Let us take, for example, the research I've been doing for the story with dsgood's 5 words. According to one account, Samuil had administrative control of the First Bulgarian Empire from 976AD, and became Tsar in name as well. Another account holds that Samuil, in fact, was a Macedonian general who, as the Bulgarian empire collapsed, carved out of it's remnants, and out of a piece of the Byzantine empire, an independant Macedonian Empire. This theory holds that the Pope crowned Samuil "Tsar of Bulgaria" because the papacy was not in the position to "create" new countries, so would transfer to new countries names that had become essentially unused.
Why is this important?
Well, it has something to do with the fact that the city of Ohrid was a cultural and scholarly capital of the time (the cyrillic alphabet was developed there, etc). It has something to do with the cultural ethnicity of Alexander the Great. It has something to do with the linguistic origins of Macedonian names, and of the timing of slavic incursion into the region.

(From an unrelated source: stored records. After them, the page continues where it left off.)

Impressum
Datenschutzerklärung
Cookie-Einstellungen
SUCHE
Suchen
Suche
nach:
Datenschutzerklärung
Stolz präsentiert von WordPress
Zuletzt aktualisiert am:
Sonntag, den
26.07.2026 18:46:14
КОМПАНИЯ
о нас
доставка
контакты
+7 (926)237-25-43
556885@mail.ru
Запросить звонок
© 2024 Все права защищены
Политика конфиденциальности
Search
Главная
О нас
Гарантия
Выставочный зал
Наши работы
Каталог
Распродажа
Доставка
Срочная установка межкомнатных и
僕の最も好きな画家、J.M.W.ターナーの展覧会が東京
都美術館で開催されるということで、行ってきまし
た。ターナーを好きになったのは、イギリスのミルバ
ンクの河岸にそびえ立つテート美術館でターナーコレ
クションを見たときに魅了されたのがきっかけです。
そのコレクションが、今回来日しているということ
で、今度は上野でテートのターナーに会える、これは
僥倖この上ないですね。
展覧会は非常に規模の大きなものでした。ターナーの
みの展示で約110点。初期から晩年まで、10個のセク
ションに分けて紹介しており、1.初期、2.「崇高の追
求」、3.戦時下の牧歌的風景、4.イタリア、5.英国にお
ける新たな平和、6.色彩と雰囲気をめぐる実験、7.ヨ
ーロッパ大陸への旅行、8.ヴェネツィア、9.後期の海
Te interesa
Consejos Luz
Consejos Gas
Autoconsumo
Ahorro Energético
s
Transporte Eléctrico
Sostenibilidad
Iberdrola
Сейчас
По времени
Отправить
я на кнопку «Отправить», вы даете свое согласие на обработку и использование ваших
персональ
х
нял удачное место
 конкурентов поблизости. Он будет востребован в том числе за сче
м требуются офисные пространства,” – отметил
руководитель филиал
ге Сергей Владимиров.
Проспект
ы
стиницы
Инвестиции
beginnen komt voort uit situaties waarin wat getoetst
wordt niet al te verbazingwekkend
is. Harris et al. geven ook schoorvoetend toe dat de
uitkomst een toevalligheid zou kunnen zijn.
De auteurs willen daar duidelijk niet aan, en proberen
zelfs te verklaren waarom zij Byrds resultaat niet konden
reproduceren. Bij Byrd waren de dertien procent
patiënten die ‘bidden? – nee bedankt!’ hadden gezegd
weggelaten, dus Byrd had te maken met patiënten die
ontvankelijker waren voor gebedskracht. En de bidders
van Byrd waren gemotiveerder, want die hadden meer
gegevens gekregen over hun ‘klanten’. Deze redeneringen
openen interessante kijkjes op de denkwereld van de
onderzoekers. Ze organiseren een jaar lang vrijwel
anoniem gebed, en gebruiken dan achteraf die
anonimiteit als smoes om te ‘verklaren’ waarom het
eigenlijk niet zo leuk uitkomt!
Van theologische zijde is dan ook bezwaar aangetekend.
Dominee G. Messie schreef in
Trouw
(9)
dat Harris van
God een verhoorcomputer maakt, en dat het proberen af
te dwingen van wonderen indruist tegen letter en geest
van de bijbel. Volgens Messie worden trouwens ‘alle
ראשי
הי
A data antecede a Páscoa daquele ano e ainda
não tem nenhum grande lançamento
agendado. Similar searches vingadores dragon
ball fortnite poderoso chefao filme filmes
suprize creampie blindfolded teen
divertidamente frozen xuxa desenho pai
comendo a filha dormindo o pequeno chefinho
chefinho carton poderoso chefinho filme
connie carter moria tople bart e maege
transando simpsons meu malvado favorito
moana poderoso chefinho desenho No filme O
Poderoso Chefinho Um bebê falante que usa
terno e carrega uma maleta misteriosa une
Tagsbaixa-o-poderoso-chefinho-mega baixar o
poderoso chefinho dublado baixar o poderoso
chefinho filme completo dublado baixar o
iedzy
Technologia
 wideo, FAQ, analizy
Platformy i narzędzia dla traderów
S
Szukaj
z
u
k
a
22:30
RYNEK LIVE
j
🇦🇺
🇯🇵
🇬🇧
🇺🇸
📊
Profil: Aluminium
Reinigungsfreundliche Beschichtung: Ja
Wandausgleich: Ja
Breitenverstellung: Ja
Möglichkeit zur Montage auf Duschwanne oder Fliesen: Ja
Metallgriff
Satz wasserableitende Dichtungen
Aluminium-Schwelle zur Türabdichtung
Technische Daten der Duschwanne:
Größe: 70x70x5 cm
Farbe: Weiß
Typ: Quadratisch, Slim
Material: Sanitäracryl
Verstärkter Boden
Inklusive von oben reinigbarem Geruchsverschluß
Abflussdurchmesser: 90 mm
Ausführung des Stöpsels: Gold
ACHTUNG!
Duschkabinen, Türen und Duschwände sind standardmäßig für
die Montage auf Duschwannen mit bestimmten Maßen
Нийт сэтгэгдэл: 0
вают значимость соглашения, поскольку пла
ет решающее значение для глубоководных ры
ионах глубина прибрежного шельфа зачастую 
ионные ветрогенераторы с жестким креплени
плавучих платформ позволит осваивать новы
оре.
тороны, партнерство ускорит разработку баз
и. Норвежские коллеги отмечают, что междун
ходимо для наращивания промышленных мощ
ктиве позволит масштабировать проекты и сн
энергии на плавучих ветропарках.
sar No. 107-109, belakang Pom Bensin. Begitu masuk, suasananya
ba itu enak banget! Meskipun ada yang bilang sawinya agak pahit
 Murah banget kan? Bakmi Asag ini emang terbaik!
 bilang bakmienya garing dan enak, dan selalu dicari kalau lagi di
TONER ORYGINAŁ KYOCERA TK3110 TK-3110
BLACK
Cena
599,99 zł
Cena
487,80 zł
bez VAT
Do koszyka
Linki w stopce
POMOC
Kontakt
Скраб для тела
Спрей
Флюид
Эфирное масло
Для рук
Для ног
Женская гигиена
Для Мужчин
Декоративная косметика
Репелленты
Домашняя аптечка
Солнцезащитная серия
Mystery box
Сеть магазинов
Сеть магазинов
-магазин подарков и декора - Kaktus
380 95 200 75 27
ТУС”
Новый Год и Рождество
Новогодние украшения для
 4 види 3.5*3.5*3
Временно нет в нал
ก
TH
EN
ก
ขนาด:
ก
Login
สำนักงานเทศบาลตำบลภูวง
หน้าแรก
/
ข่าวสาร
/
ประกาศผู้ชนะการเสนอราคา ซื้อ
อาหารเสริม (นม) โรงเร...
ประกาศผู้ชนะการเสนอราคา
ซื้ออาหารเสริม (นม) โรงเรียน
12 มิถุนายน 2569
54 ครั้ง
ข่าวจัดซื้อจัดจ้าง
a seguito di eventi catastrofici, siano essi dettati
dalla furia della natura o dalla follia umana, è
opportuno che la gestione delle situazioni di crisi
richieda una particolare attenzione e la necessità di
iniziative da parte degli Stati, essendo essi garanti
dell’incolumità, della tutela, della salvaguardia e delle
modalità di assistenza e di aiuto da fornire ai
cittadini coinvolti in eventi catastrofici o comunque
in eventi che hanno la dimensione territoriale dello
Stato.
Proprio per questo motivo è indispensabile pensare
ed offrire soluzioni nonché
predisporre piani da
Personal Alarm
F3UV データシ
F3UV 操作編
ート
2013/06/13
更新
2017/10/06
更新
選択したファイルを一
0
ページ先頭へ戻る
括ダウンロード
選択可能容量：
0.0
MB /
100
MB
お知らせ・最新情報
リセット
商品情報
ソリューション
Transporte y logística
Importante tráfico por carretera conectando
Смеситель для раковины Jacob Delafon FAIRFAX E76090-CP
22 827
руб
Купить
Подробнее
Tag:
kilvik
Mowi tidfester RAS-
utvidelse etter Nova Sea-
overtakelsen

And why is this important?
Well, I think that while it's pretty clear that Alexander the Great wasn't slavic (assuming that the dates are right), he's very unlikely to have been Greek. Macedonian culture by the time of the turn of the millenium was likely a hybrid of slavic and indigenous cultures, with some influence of cultures of the east (Persia, Mongolia) filtering down from Bulgaria and Hungary. Present day Macedonia is split between three countries - the Republic of Macedonia (formerly part of Yugoslavia, and peopled with ethnic Macedonians and a significant Albanian muslim minority), Bulgaria and Greece. Greece in particular has been doing everything it can to eliminate the macedonianess of it's macedonians - the language was banned (in schools and in any governmental settings - i.e. it would be illegal to translate into or out of macedonian in a court of law), and nobody with a macedonian name was permitted to own property. Why? Alexander was Greek, dammit. WE had the greatest empire, not those stinking slavs. Also, there is a non-trivial possibility that Macedonians in Greece will make a bid to split off and join in a "Greater Macedonia."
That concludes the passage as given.